TASK REQUIREMENTS: Transcribe the records below exactly as they appear, omitting any pictures.

======== DATASET CONTENT

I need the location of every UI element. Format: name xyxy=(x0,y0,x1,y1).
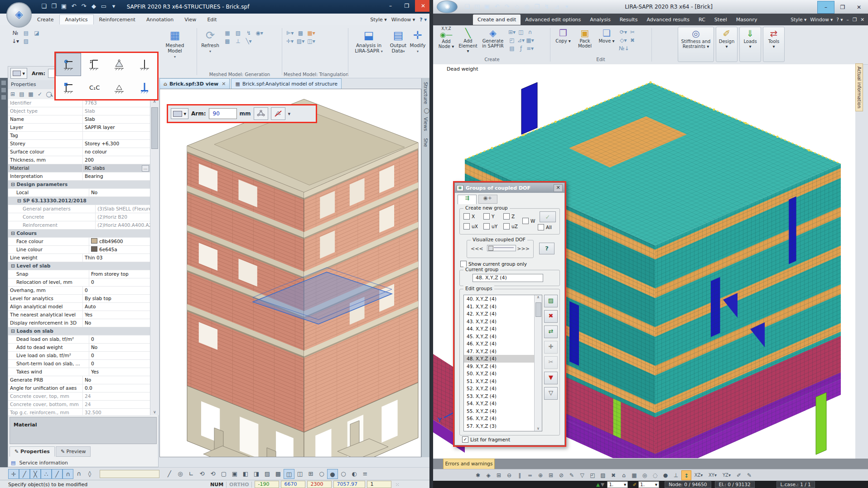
light-off-icon[interactable]: ○ xyxy=(316,469,327,479)
align-icon[interactable]: = xyxy=(525,470,535,480)
delete-group-button[interactable]: ✖ xyxy=(544,310,558,323)
tab-advanced-results[interactable]: Advanced results xyxy=(642,14,694,25)
group-list-item[interactable]: 40. X,Y,Z (4) xyxy=(464,295,542,303)
side-tab-views[interactable]: Views xyxy=(422,114,430,134)
property-row-short-term-load-on-slab[interactable]: Short-term load on slab, ...0 xyxy=(8,360,150,368)
column-gen-icon[interactable]: ⊥ xyxy=(234,37,243,45)
undo-icon[interactable]: ↶ xyxy=(492,2,502,12)
pair-slabs-icon[interactable]: ◫▾ xyxy=(307,37,316,45)
property-row-live-load-on-slab-tf-m[interactable]: Live load on slab, tf/m²0 xyxy=(8,352,150,360)
side-tab-structure[interactable]: Structure xyxy=(422,78,430,108)
snap-star-icon[interactable]: ✱ xyxy=(473,470,483,480)
property-value[interactable]: 24 xyxy=(83,392,150,400)
gears-icon[interactable]: ▩ xyxy=(223,37,232,45)
sapfir-app-logo-icon[interactable]: ◈ xyxy=(6,2,32,28)
slab-type-dropdown[interactable]: ▾ xyxy=(10,68,27,79)
toggle-ortho[interactable]: ORTHO xyxy=(227,482,252,488)
rotate-x-icon[interactable]: ⟲ xyxy=(197,469,207,479)
ellipsis-button[interactable]: … xyxy=(142,165,149,172)
window-menu[interactable]: Window ▾ xyxy=(391,17,415,23)
property-value[interactable]: 0 xyxy=(89,278,150,286)
light-spot-icon[interactable]: ○ xyxy=(338,469,349,479)
tab-preview[interactable]: ✎ Preview xyxy=(56,446,91,457)
property-row-align-analytical-model[interactable]: Align analytical modelAuto xyxy=(8,303,150,311)
service-information-row[interactable]: ▤ Service information xyxy=(11,459,68,467)
slider-next-button[interactable]: >>> xyxy=(517,246,530,252)
layers-stack-icon[interactable]: ≡ xyxy=(360,469,371,479)
fixed-support-blue-icon[interactable] xyxy=(132,76,157,99)
exchange-group-button[interactable]: ⇄ xyxy=(544,325,558,338)
tab-analysis[interactable]: Analysis xyxy=(585,14,615,25)
dof-slider[interactable] xyxy=(487,245,516,251)
view-cube-gear-icon[interactable]: ▨ xyxy=(262,469,273,479)
add-to-group-button[interactable]: ✚ xyxy=(544,341,558,354)
snap-guides-icon[interactable]: ╳ xyxy=(30,469,41,479)
tab-edit[interactable]: Edit xyxy=(202,15,222,24)
group-list-item[interactable]: 48. X,Y,Z (4) xyxy=(464,355,542,363)
funnel-icon[interactable]: ▽ xyxy=(577,470,587,480)
frame-icon[interactable]: ⌂ xyxy=(619,470,629,480)
tab-create-dof[interactable]: ⇶ xyxy=(458,195,477,204)
property-value[interactable]: 0 xyxy=(89,352,150,359)
view-section-icon[interactable]: ◫ xyxy=(284,469,294,479)
view-cube-white-icon[interactable]: ▣ xyxy=(229,469,240,479)
tab-annotation[interactable]: Annotation xyxy=(141,15,179,24)
function-icon[interactable]: ƒ xyxy=(516,44,526,53)
tools-button[interactable]: ⇄ Tools▾ xyxy=(763,27,785,62)
analysis-in-lira-button[interactable]: ⬓ Analysis in LIRA-SAPR ▾ xyxy=(350,27,388,73)
property-value[interactable]: RC slabs… xyxy=(83,164,150,172)
group-list-item[interactable]: 55. X,Y,Z (4) xyxy=(464,407,542,415)
group-list-item[interactable]: 42. X,Y,Z (4) xyxy=(464,310,542,318)
sapfir-3d-viewport[interactable] xyxy=(159,89,421,457)
dialog-titlebar[interactable]: ▦ Groups of coupled DOF ✕ xyxy=(455,183,564,193)
property-row-add-to-dead-weight[interactable]: Add to dead weightNo xyxy=(8,344,150,352)
roller-support-icon[interactable] xyxy=(132,53,157,76)
property-group-colours[interactable]: ⊟ Colours xyxy=(8,230,150,238)
arch-gen-icon[interactable]: ∩ xyxy=(526,28,535,36)
magnet-off-icon[interactable]: ∩ xyxy=(73,469,84,479)
rotate-y-icon[interactable]: ⟲ xyxy=(207,469,218,479)
snap-angle-icon[interactable]: ╱ xyxy=(52,469,63,479)
triangulate-lines-icon[interactable]: ⊫▾ xyxy=(285,29,294,37)
property-row-concrete-cover-bottom-mm[interactable]: Concrete cover, bottom, mm24 xyxy=(8,401,150,409)
redo-icon[interactable]: ↷ xyxy=(502,2,512,12)
align-cross-icon[interactable]: ✛▾ xyxy=(285,37,294,45)
storey-copy-icon[interactable]: ▤ xyxy=(22,29,31,37)
tab-view[interactable]: View xyxy=(179,15,202,24)
node-gen-icon[interactable]: ◈ xyxy=(483,470,493,480)
property-row-tag[interactable]: Tag xyxy=(8,132,150,140)
property-value[interactable]: 24 xyxy=(83,401,150,408)
snap-points-icon[interactable]: ∴ xyxy=(41,469,52,479)
view-cube-render-icon[interactable]: ◨ xyxy=(251,469,262,479)
rod-gen-icon[interactable]: ╲▾ xyxy=(244,37,253,45)
property-value[interactable]: (2)Horiz B20 xyxy=(96,213,150,221)
property-row-reinforcement[interactable]: Reinforcement(2)Horiz A400.A400.A240 xyxy=(8,221,150,230)
groups-listbox[interactable]: 40. X,Y,Z (4)41. X,Y,Z (4)42. X,Y,Z (4)4… xyxy=(463,295,542,431)
style-menu[interactable]: Style ▾ xyxy=(791,17,806,22)
group-list-item[interactable]: 53. X,Y,Z (4) xyxy=(464,392,542,400)
property-value[interactable]: 0 xyxy=(89,335,150,343)
checkbox-uz[interactable]: uZ xyxy=(503,223,518,230)
group-list-item[interactable]: 43. X,Y,Z (4) xyxy=(464,318,542,325)
close-button[interactable]: ✕ xyxy=(415,0,431,12)
maximize-button[interactable]: ❐ xyxy=(399,0,415,12)
property-row-overhang-mm[interactable]: Overhang, mm0 xyxy=(8,287,150,295)
property-group-sp-63-13330-2012-2018[interactable]: ⊟ SP 63.13330.2012/2018 xyxy=(8,197,150,205)
maximize-button[interactable]: ❐ xyxy=(834,1,851,13)
property-value[interactable]: 200 xyxy=(83,156,150,164)
c1c2-elastic-support-icon[interactable]: C₁C₂ xyxy=(81,76,106,99)
view-cube-shaded-icon[interactable]: ◧ xyxy=(240,469,251,479)
slider-thumb[interactable] xyxy=(488,246,493,251)
view-clip-icon[interactable]: ▩ xyxy=(273,469,284,479)
list-scrollbar[interactable]: ∧∨ xyxy=(534,295,542,431)
strip-icon[interactable] xyxy=(1,81,6,85)
property-row-concrete[interactable]: Concrete(2)Horiz B20 xyxy=(8,213,150,221)
light-on-icon[interactable]: ● xyxy=(327,469,338,479)
property-value[interactable]: From storey top xyxy=(89,270,150,278)
grid-gen-icon[interactable]: ⊞ xyxy=(494,470,504,480)
list-icon[interactable]: ≡▾ xyxy=(526,44,535,53)
import-model-icon[interactable]: ◳ xyxy=(472,2,482,12)
list-view-icon[interactable]: ▤ xyxy=(17,89,26,99)
meshed-model-button[interactable]: ▦ Meshed Model▾ xyxy=(162,27,188,73)
slab-level-icon[interactable]: ◊ xyxy=(84,469,95,479)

================

EXERCISE RESULT:
I need the location of every UI element. Format: name xyxy=(x0,y0,x1,y1).
light-off-icon[interactable]: ○ xyxy=(316,469,327,479)
align-icon[interactable]: = xyxy=(525,470,535,480)
delete-group-button[interactable]: ✖ xyxy=(544,310,558,323)
tab-advanced-results[interactable]: Advanced results xyxy=(642,14,694,25)
group-list-item[interactable]: 40. X,Y,Z (4) xyxy=(464,295,542,303)
side-tab-views[interactable]: Views xyxy=(422,114,430,134)
property-row-short-term-load-on-slab[interactable]: Short-term load on slab, ...0 xyxy=(8,360,150,368)
column-gen-icon[interactable]: ⊥ xyxy=(234,37,243,45)
undo-icon[interactable]: ↶ xyxy=(492,2,502,12)
pair-slabs-icon[interactable]: ◫▾ xyxy=(307,37,316,45)
property-row-live-load-on-slab-tf-m[interactable]: Live load on slab, tf/m²0 xyxy=(8,352,150,360)
side-tab-structure[interactable]: Structure xyxy=(422,78,430,108)
snap-star-icon[interactable]: ✱ xyxy=(473,470,483,480)
property-value[interactable]: 24 xyxy=(83,392,150,400)
gears-icon[interactable]: ▩ xyxy=(223,37,232,45)
sapfir-app-logo-icon[interactable]: ◈ xyxy=(6,2,32,28)
slab-type-dropdown[interactable]: ▾ xyxy=(10,68,27,79)
toggle-ortho[interactable]: ORTHO xyxy=(227,482,252,488)
rotate-x-icon[interactable]: ⟲ xyxy=(197,469,207,479)
ellipsis-button[interactable]: … xyxy=(142,165,149,172)
window-menu[interactable]: Window ▾ xyxy=(391,17,415,23)
property-value[interactable]: 0 xyxy=(89,278,150,286)
light-spot-icon[interactable]: ○ xyxy=(338,469,349,479)
tab-preview[interactable]: ✎ Preview xyxy=(56,446,91,457)
property-row-align-analytical-model[interactable]: Align analytical modelAuto xyxy=(8,303,150,311)
service-information-row[interactable]: ▤ Service information xyxy=(11,459,68,467)
slider-next-button[interactable]: >>> xyxy=(517,246,530,252)
layers-stack-icon[interactable]: ≡ xyxy=(360,469,371,479)
fixed-support-blue-icon[interactable] xyxy=(132,76,157,99)
exchange-group-button[interactable]: ⇄ xyxy=(544,325,558,338)
tab-analysis[interactable]: Analysis xyxy=(585,14,615,25)
dof-slider[interactable] xyxy=(487,245,516,251)
view-cube-gear-icon[interactable]: ▨ xyxy=(262,469,273,479)
add-to-group-button[interactable]: ✚ xyxy=(544,341,558,354)
snap-guides-icon[interactable]: ╳ xyxy=(30,469,41,479)
tab-edit[interactable]: Edit xyxy=(202,15,222,24)
group-list-item[interactable]: 48. X,Y,Z (4) xyxy=(464,355,542,363)
funnel-icon[interactable]: ▽ xyxy=(577,470,587,480)
frame-icon[interactable]: ⌂ xyxy=(619,470,629,480)
tab-create-dof[interactable]: ⇶ xyxy=(458,195,477,204)
property-value[interactable]: 0 xyxy=(89,352,150,359)
view-section-icon[interactable]: ◫ xyxy=(284,469,294,479)
view-cube-white-icon[interactable]: ▣ xyxy=(229,469,240,479)
tab-annotation[interactable]: Annotation xyxy=(141,15,179,24)
function-icon[interactable]: ƒ xyxy=(516,44,526,53)
tools-button[interactable]: ⇄ Tools▾ xyxy=(763,27,785,62)
analysis-in-lira-button[interactable]: ⬓ Analysis in LIRA-SAPR ▾ xyxy=(350,27,388,73)
property-value[interactable]: RC slabs… xyxy=(83,164,150,172)
group-list-item[interactable]: 55. X,Y,Z (4) xyxy=(464,407,542,415)
group-list-item[interactable]: 42. X,Y,Z (4) xyxy=(464,310,542,318)
sapfir-3d-viewport[interactable] xyxy=(159,89,421,457)
dialog-titlebar[interactable]: ▦ Groups of coupled DOF ✕ xyxy=(455,183,564,193)
property-row-add-to-dead-weight[interactable]: Add to dead weightNo xyxy=(8,344,150,352)
roller-support-icon[interactable] xyxy=(132,53,157,76)
property-group-colours[interactable]: ⊟ Colours xyxy=(8,230,150,238)
arch-gen-icon[interactable]: ∩ xyxy=(526,28,535,36)
magnet-off-icon[interactable]: ∩ xyxy=(73,469,84,479)
rotate-y-icon[interactable]: ⟲ xyxy=(207,469,218,479)
snap-angle-icon[interactable]: ╱ xyxy=(52,469,63,479)
triangulate-lines-icon[interactable]: ⊫▾ xyxy=(285,29,294,37)
property-row-concrete-cover-bottom-mm[interactable]: Concrete cover, bottom, mm24 xyxy=(8,401,150,409)
redo-icon[interactable]: ↷ xyxy=(502,2,512,12)
align-cross-icon[interactable]: ✛▾ xyxy=(285,37,294,45)
storey-copy-icon[interactable]: ▤ xyxy=(22,29,31,37)
tab-view[interactable]: View xyxy=(179,15,202,24)
node-gen-icon[interactable]: ◈ xyxy=(483,470,493,480)
property-row-tag[interactable]: Tag xyxy=(8,132,150,140)
property-value[interactable]: 24 xyxy=(83,401,150,408)
snap-points-icon[interactable]: ∴ xyxy=(41,469,52,479)
view-cube-render-icon[interactable]: ◨ xyxy=(251,469,262,479)
rod-gen-icon[interactable]: ╲▾ xyxy=(244,37,253,45)
property-value[interactable]: (2)Horiz B20 xyxy=(96,213,150,221)
property-row-reinforcement[interactable]: Reinforcement(2)Horiz A400.A400.A240 xyxy=(8,221,150,230)
groups-listbox[interactable]: 40. X,Y,Z (4)41. X,Y,Z (4)42. X,Y,Z (4)4… xyxy=(463,295,542,431)
style-menu[interactable]: Style ▾ xyxy=(791,17,806,22)
group-list-item[interactable]: 53. X,Y,Z (4) xyxy=(464,392,542,400)
property-value[interactable]: 0 xyxy=(89,335,150,343)
checkbox-uz[interactable]: uZ xyxy=(503,223,518,230)
group-list-item[interactable]: 43. X,Y,Z (4) xyxy=(464,318,542,325)
close-button[interactable]: ✕ xyxy=(415,0,431,12)
maximize-button[interactable]: ❐ xyxy=(399,0,415,12)
property-row-overhang-mm[interactable]: Overhang, mm0 xyxy=(8,287,150,295)
property-group-sp-63-13330-2012-2018[interactable]: ⊟ SP 63.13330.2012/2018 xyxy=(8,197,150,205)
maximize-button[interactable]: ❐ xyxy=(834,1,851,13)
property-value[interactable]: 200 xyxy=(83,156,150,164)
c1c2-elastic-support-icon[interactable]: C₁C₂ xyxy=(81,76,106,99)
view-cube-shaded-icon[interactable]: ◧ xyxy=(240,469,251,479)
slider-thumb[interactable] xyxy=(488,246,493,251)
view-clip-icon[interactable]: ▩ xyxy=(273,469,284,479)
list-scrollbar[interactable]: ∧∨ xyxy=(534,295,542,431)
strip-icon[interactable] xyxy=(1,81,6,85)
property-row-concrete[interactable]: Concrete(2)Horiz B20 xyxy=(8,213,150,221)
light-on-icon[interactable]: ● xyxy=(327,469,338,479)
property-value[interactable]: From storey top xyxy=(89,270,150,278)
grid-gen-icon[interactable]: ⊞ xyxy=(494,470,504,480)
list-icon[interactable]: ≡▾ xyxy=(526,44,535,53)
import-model-icon[interactable]: ◳ xyxy=(472,2,482,12)
list-view-icon[interactable]: ▤ xyxy=(17,89,26,99)
meshed-model-button[interactable]: ▦ Meshed Model▾ xyxy=(162,27,188,73)
slab-level-icon[interactable]: ◊ xyxy=(84,469,95,479)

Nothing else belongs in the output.